A word-for-word reproduction of the data below is needed, with no pictures in it.

************

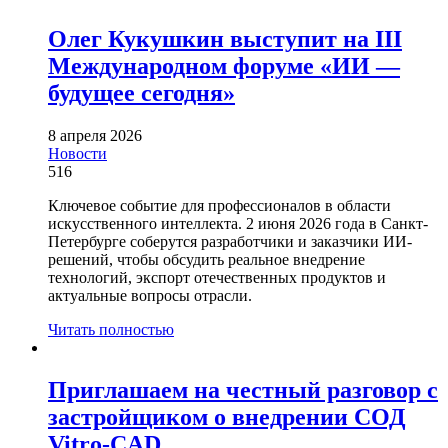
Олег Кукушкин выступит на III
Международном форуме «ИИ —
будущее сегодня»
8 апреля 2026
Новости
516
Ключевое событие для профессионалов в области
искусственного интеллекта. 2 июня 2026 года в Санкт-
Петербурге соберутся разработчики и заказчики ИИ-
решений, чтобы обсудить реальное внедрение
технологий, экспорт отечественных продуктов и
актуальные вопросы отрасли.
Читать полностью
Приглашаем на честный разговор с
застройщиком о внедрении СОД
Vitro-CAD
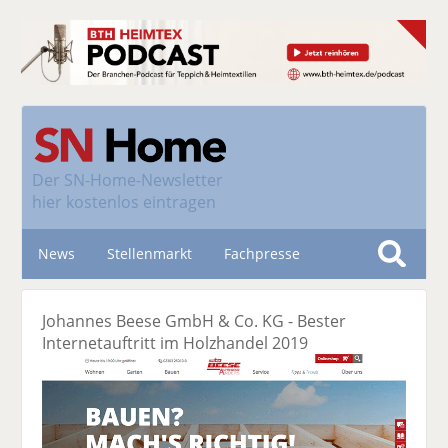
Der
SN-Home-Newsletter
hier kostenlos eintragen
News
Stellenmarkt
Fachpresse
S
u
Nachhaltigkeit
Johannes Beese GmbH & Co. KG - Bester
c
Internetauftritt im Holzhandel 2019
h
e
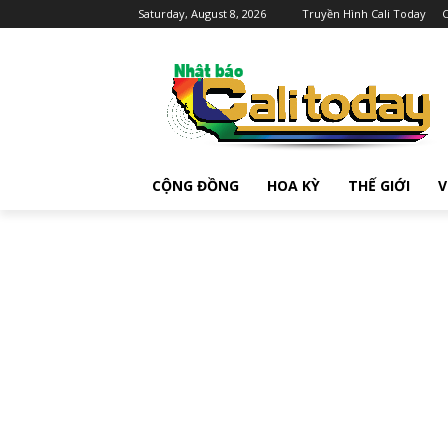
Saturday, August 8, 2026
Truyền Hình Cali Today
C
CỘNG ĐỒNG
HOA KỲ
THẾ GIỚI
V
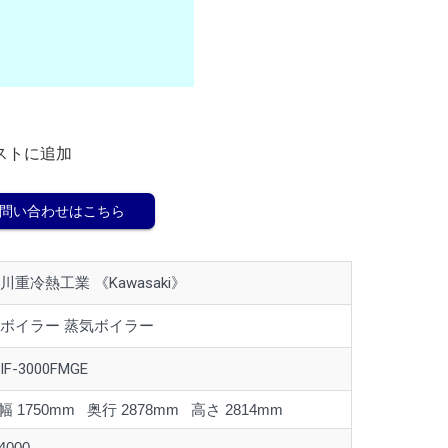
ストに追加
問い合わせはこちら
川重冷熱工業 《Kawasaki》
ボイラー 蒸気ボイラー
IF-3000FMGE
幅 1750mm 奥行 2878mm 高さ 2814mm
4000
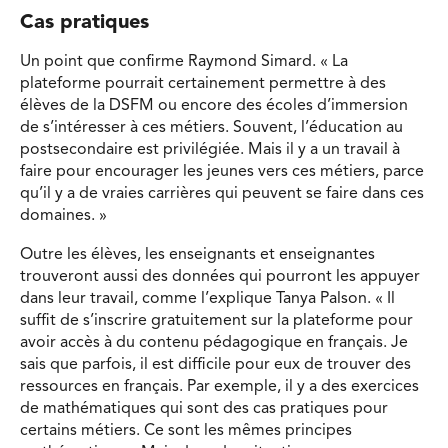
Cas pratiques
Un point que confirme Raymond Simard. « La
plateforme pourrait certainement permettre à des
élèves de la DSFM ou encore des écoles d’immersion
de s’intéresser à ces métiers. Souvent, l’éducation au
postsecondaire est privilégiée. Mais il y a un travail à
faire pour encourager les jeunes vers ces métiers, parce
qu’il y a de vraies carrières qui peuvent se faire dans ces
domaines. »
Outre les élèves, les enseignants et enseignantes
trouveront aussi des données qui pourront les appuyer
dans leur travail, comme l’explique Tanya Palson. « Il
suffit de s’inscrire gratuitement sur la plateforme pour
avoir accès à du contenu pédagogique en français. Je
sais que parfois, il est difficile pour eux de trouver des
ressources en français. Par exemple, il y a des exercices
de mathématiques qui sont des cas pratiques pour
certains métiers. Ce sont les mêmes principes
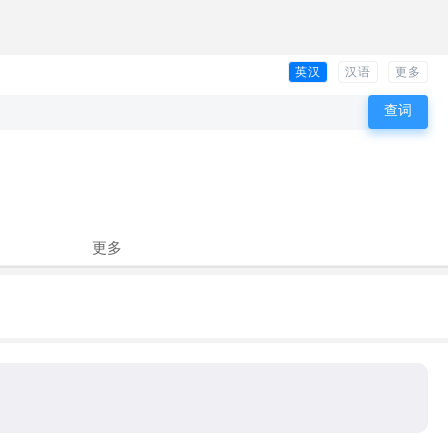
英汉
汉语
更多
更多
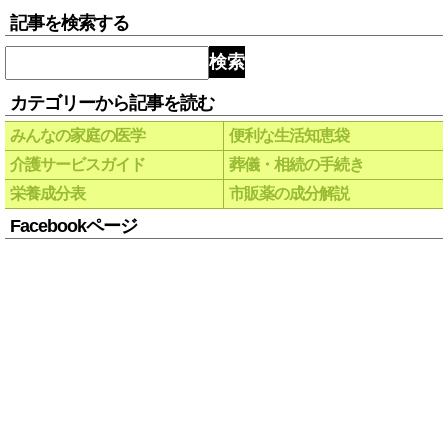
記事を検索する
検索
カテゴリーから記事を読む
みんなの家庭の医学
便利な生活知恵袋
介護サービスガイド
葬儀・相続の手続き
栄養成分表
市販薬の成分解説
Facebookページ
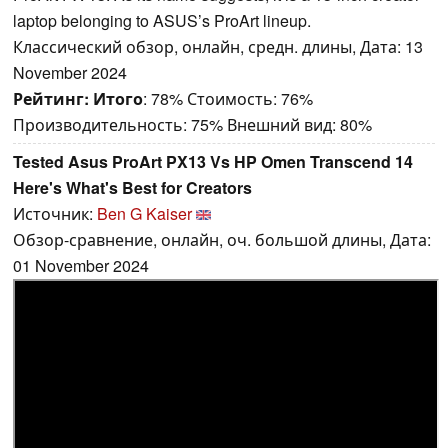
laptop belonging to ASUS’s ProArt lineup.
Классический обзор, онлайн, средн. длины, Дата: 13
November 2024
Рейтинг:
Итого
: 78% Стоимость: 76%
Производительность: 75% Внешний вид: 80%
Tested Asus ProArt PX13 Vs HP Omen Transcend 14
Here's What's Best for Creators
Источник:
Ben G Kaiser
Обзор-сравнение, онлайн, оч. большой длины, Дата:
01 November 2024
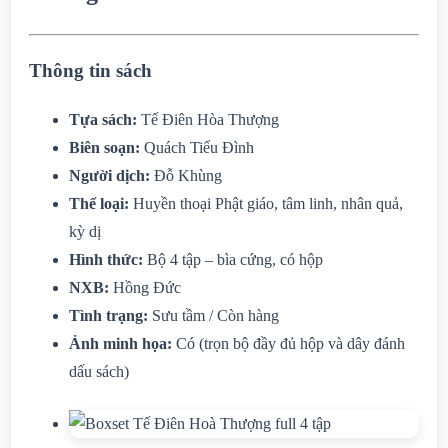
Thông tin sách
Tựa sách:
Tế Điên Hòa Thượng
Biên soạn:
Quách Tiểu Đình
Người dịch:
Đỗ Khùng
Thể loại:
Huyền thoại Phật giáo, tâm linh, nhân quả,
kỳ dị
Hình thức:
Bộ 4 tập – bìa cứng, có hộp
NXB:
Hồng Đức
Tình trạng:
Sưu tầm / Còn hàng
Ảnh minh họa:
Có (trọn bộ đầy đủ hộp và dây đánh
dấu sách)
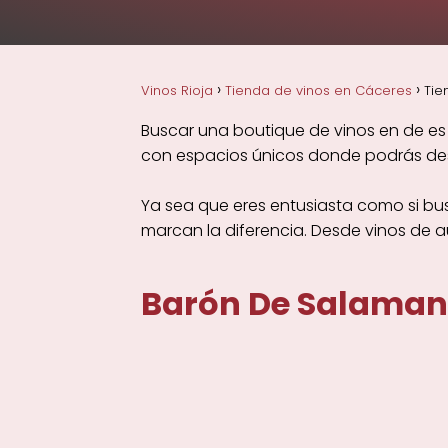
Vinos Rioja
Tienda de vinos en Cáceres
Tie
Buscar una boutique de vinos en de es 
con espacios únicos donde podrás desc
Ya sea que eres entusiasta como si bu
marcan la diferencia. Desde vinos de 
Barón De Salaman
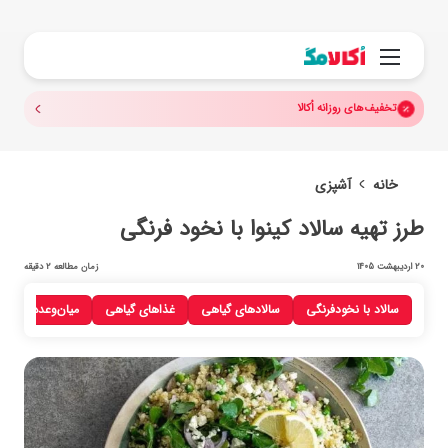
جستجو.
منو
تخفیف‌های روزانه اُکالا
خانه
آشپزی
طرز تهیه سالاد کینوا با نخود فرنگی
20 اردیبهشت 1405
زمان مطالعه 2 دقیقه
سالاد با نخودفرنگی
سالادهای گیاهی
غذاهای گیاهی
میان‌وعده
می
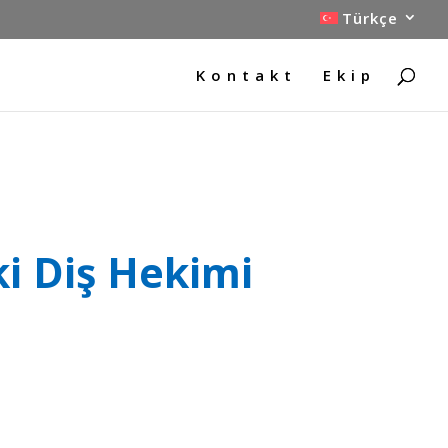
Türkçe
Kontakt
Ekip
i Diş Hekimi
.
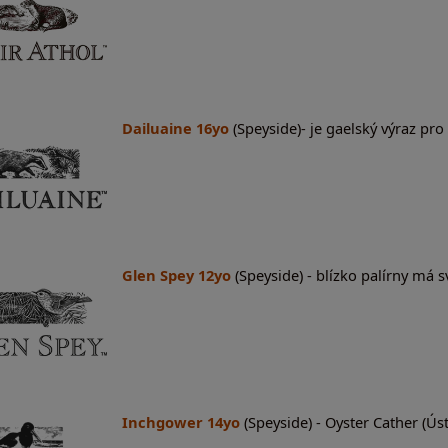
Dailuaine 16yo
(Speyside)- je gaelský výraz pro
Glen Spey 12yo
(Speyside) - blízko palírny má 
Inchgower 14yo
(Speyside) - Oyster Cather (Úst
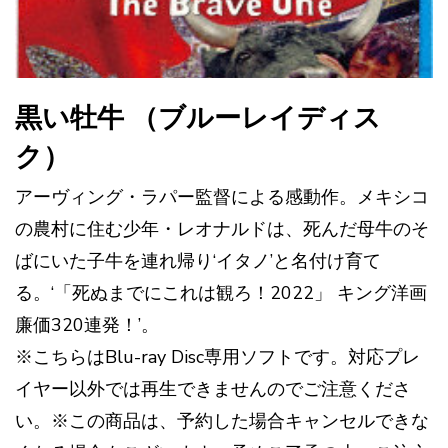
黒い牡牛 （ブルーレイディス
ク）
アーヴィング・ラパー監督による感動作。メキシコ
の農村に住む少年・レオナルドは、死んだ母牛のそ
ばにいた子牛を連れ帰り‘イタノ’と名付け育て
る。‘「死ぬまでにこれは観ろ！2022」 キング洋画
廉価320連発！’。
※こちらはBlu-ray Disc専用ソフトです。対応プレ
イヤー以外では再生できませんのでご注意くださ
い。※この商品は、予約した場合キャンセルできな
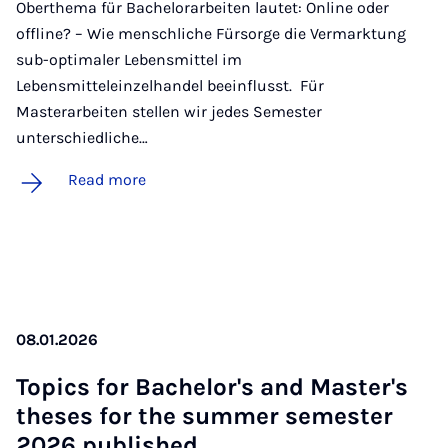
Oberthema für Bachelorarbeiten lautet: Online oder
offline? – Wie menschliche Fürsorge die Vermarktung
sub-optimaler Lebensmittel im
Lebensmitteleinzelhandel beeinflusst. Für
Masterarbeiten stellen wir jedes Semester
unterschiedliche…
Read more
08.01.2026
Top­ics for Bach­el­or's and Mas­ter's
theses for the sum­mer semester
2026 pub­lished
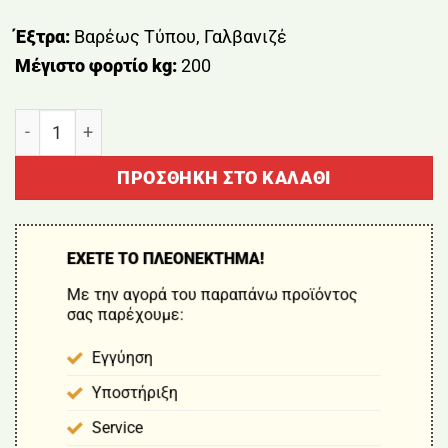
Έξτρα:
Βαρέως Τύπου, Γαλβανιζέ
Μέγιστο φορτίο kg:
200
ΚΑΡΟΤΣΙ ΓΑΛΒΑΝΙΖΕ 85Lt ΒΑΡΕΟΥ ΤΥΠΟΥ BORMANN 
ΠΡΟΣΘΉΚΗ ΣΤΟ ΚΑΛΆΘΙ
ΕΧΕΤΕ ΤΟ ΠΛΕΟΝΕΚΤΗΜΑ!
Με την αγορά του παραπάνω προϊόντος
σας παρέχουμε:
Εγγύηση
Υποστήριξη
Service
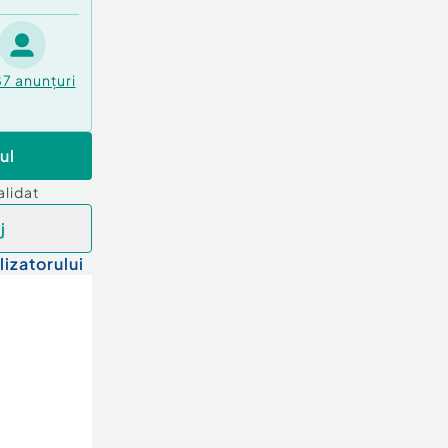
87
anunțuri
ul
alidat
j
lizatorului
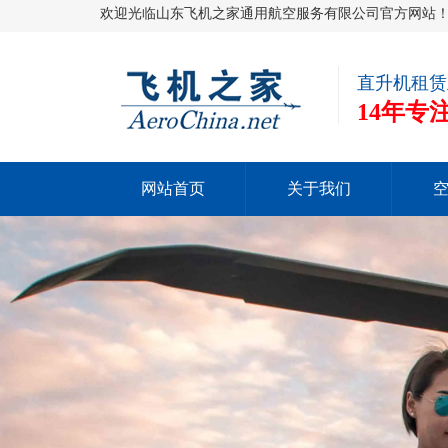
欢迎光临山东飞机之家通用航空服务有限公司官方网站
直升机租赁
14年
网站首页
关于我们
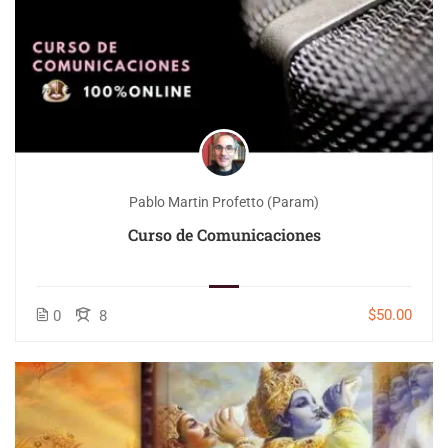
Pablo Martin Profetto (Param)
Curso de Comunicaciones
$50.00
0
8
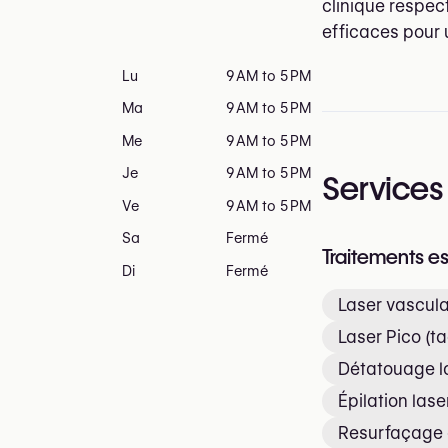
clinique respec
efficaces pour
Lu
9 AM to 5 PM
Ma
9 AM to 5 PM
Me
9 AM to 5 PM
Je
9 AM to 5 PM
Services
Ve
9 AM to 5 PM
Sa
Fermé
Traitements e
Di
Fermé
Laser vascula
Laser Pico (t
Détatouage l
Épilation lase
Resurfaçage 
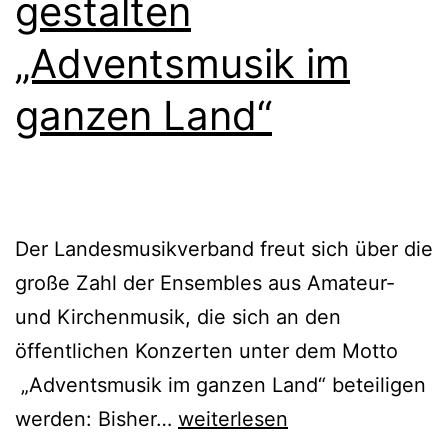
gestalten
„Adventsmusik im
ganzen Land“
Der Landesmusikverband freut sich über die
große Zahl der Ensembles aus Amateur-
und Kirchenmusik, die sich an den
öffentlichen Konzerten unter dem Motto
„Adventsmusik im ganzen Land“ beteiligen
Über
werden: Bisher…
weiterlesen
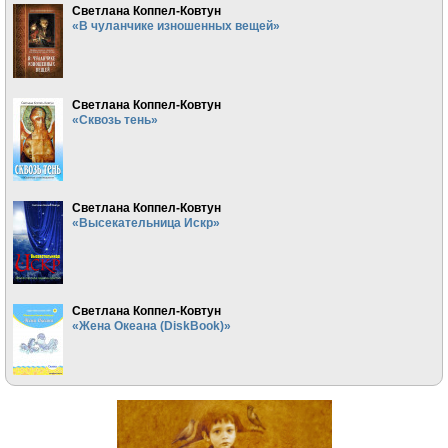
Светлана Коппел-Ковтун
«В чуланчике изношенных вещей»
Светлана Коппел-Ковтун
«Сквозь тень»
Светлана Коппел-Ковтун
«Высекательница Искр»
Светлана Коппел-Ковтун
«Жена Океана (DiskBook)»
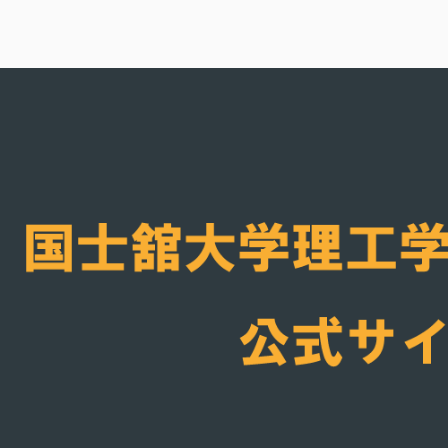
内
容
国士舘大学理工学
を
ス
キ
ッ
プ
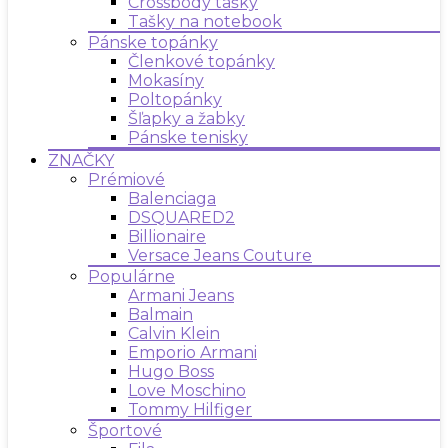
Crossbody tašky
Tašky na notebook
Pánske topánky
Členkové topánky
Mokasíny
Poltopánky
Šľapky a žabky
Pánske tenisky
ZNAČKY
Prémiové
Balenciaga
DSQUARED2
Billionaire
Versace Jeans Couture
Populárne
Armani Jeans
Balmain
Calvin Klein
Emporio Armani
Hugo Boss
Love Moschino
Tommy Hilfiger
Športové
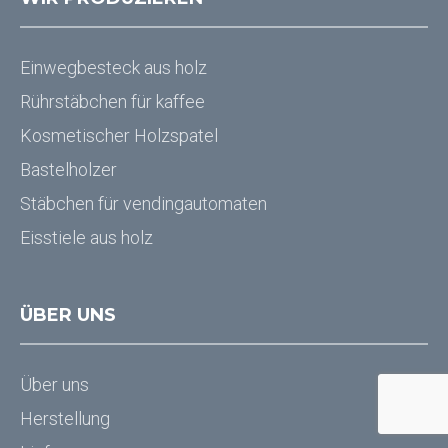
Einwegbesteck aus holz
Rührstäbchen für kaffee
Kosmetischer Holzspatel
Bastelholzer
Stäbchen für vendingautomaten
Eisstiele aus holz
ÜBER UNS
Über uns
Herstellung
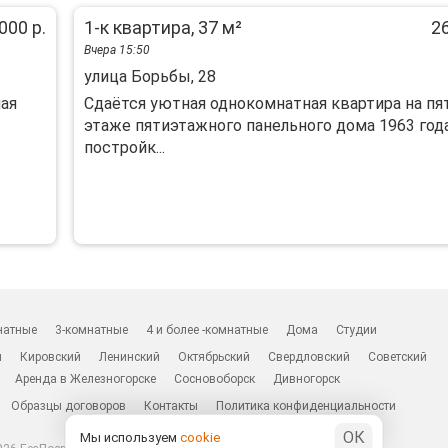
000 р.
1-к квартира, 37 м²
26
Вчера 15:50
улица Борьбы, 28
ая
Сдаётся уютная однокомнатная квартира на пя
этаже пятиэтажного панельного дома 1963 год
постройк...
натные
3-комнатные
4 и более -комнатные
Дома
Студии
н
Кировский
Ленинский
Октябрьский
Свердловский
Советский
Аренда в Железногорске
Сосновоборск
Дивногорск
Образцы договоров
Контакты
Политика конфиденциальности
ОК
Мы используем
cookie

************

- [Task solution]
Олег Кукушкин выступит на III
Международном форуме «ИИ —
будущее сегодня»
8 апреля 2026
Новости
516
Ключевое событие для профессионалов в области
искусственного интеллекта. 2 июня 2026 года в Санкт-
Петербурге соберутся разработчики и заказчики ИИ-
решений, чтобы обсудить реальное внедрение
технологий, экспорт отечественных продуктов и
актуальные вопросы отрасли.
Читать полностью
Приглашаем на честный разговор с
застройщиком о внедрении СОД
Vitro-CAD
Der
SN-Home-Newsletter
hier kostenlos eintragen
News
Stellenmarkt
Fachpresse
S
u
Nachhaltigkeit
Johannes Beese GmbH & Co. KG - Bester
c
Internetauftritt im Holzhandel 2019
h
e
Saturday, August 8, 2026
Truyền Hình Cali Today
C
CỘNG ĐỒNG
HOA KỲ
THẾ GIỚI
V
ストに追加
問い合わせはこちら
川重冷熱工業 《Kawasaki》
ボイラー 蒸気ボイラー
IF-3000FMGE
幅 1750mm 奥行 2878mm 高さ 2814mm
4000
Cas pratiques
Un point que confirme Raymond Simard. « La
plateforme pourrait certainement permettre à des
élèves de la DSFM ou encore des écoles d’immersion
de s’intéresser à ces métiers. Souvent, l’éducation au
postsecondaire est privilégiée. Mais il y a un travail à
faire pour encourager les jeunes vers ces métiers, parce
qu’il y a de vraies carrières qui peuvent se faire dans ces
domaines. »
Outre les élèves, les enseignants et enseignantes
trouveront aussi des données qui pourront les appuyer
dans leur travail, comme l’explique Tanya Palson. « Il
suffit de s’inscrire gratuitement sur la plateforme pour
avoir accès à du contenu pédagogique en français. Je
sais que parfois, il est difficile pour eux de trouver des
ressources en français. Par exemple, il y a des exercices
de mathématiques qui sont des cas pratiques pour
certains métiers. Ce sont les mêmes principes
英汉
汉语
更多
更多
記事を検索する
検索
カテゴリーから記事を読む
みんなの家庭の医学
便利な生活知恵袋
介護サービスガイド
葬儀・相続の手続き
栄養成分表
市販薬の成分解説
Facebookページ
laptop belonging to ASUS’s ProArt lineup.
Классический обзор, онлайн, средн. длины, Дата: 13
November 2024
Рейтинг:
Итого
: 78% Стоимость: 76%
Производительность: 75% Внешний вид: 80%
Tested Asus ProArt PX13 Vs HP Omen Transcend 14
Here's What's Best for Creators
Источник:
Ben G Kaiser
Обзор-сравнение, онлайн, оч. большой длины, Дата:
01 November 2024
Thông tin sách
Tựa sách:
Tế Điên Hòa Thượng
Biên soạn:
Quách Tiểu Đình
Người dịch:
Đỗ Khùng
Thể loại:
Huyền thoại Phật giáo, tâm linh, nhân quả,
kỳ dị
Hình thức:
Bộ 4 tập – bìa cứng, có hộp
NXB:
Hồng Đức
Tình trạng:
Sưu tầm / Còn hàng
Ảnh minh họa:
Có (trọn bộ đầy đủ hộp và dây đánh
dấu sách)
Vinos Rioja
Tienda de vinos en Cáceres
Tie
Buscar una boutique de vinos en de es 
con espacios únicos donde podrás desc
Ya sea que eres entusiasta como si bu
marcan la diferencia. Desde vinos de 
Barón De Salaman
جستجو.
منو
تخفیف‌های روزانه اُکالا
خانه
آشپزی
طرز تهیه سالاد کینوا با نخود فرنگی
20 اردیبهشت 1405
زمان مطالعه 2 دقیقه
سالاد با نخودفرنگی
سالادهای گیاهی
غذاهای گیاهی
میان‌وعده
می
Türkçe
Kontakt
Ekip
i Diş Hekimi
.
Dailuaine 16yo
(Speyside)- je gaelský výraz pro
Glen Spey 12yo
(Speyside) - blízko palírny má 
Inchgower 14yo
(Speyside) - Oyster Cather (Úst
黒い牡牛 （ブルーレイディス
ク）
アーヴィング・ラパー監督による感動作。メキシコ
の農村に住む少年・レオナルドは、死んだ母牛のそ
ばにいた子牛を連れ帰り‘イタノ’と名付け育て
る。‘「死ぬまでにこれは観ろ！2022」 キング洋画
廉価320連発！’。
※こちらはBlu-ray Disc専用ソフトです。対応プレ
イヤー以外では再生できませんのでご注意くださ
い。※この商品は、予約した場合キャンセルできな
Oberthema für Bachelorarbeiten lautet: Online oder
offline? – Wie menschliche Fürsorge die Vermarktung
sub-optimaler Lebensmittel im
Lebensmitteleinzelhandel beeinflusst. Für
Masterarbeiten stellen wir jedes Semester
unterschiedliche…
Read more
08.01.2026
Top­ics for Bach­el­or's and Mas­ter's
theses for the sum­mer semester
2026 pub­lished
Έξτρα:
Βαρέως Τύπου, Γαλβανιζέ
Μέγιστο φορτίο kg:
200
ΚΑΡΟΤΣΙ ΓΑΛΒΑΝΙΖΕ 85Lt ΒΑΡΕΟΥ ΤΥΠΟΥ BORMANN 
ΠΡΟΣΘΉΚΗ ΣΤΟ ΚΑΛΆΘΙ
ΕΧΕΤΕ ΤΟ ΠΛΕΟΝΕΚΤΗΜΑ!
Με την αγορά του παραπάνω προϊόντος
σας παρέχουμε:
Εγγύηση
Υποστήριξη
Service
87
anunțuri
ul
alidat
j
lizatorului
欢迎光临山东飞机之家通用航空服务有限公司官方网站
直升机租赁
14年
网站首页
关于我们
Pablo Martin Profetto (Param)
Curso de Comunicaciones
$50.00
0
8
clinique respec
efficaces pour
Lu
9 AM to 5 PM
Ma
9 AM to 5 PM
Me
9 AM to 5 PM
Je
9 AM to 5 PM
Services
Ve
9 AM to 5 PM
Sa
Fermé
Traitements e
Di
Fermé
Laser vascula
Laser Pico (t
Détatouage l
Épilation lase
Resurfaçage 
gestalten
„Adventsmusik im
ganzen Land“
Der Landesmusikverband freut sich über die
große Zahl der Ensembles aus Amateur-
und Kirchenmusik, die sich an den
öffentlichen Konzerten unter dem Motto
„Adventsmusik im ganzen Land“ beteiligen
Über
werden: Bisher…
weiterlesen
Светлана Коппел-Ковтун
«В чуланчике изношенных вещей»
Светлана Коппел-Ковтун
«Сквозь тень»
Светлана Коппел-Ковтун
«Высекательница Искр»
Светлана Коппел-Ковтун
«Жена Океана (DiskBook)»
内
容
国士舘大学理工学
を
ス
キ
ッ
プ
Crossbody tašky
Tašky na notebook
Pánske topánky
Členkové topánky
Mokasíny
Poltopánky
Šľapky a žabky
Pánske tenisky
ZNAČKY
Prémiové
Balenciaga
DSQUARED2
Billionaire
Versace Jeans Couture
Populárne
Armani Jeans
Balmain
Calvin Klein
Emporio Armani
Hugo Boss
Love Moschino
Tommy Hilfiger
Športové
Einwegbesteck aus holz
Rührstäbchen für kaffee
Kosmetischer Holzspatel
Bastelholzer
Stäbchen für vendingautomaten
Eisstiele aus holz
ÜBER UNS
Über uns
Herstellung
000 р.
1-к квартира, 37 м²
26
Вчера 15:50
улица Борьбы, 28
ая
Сдаётся уютная однокомнатная квартира на пя
этаже пятиэтажного панельного дома 1963 год
постройк...
натные
3-комнатные
4 и более -комнатные
Дома
Студии
н
Кировский
Ленинский
Октябрьский
Свердловский
Советский
Аренда в Железногорске
Сосновоборск
Дивногорск
Образцы договоров
Контакты
Политика конфиденциальности
ОК
Мы используем
cookie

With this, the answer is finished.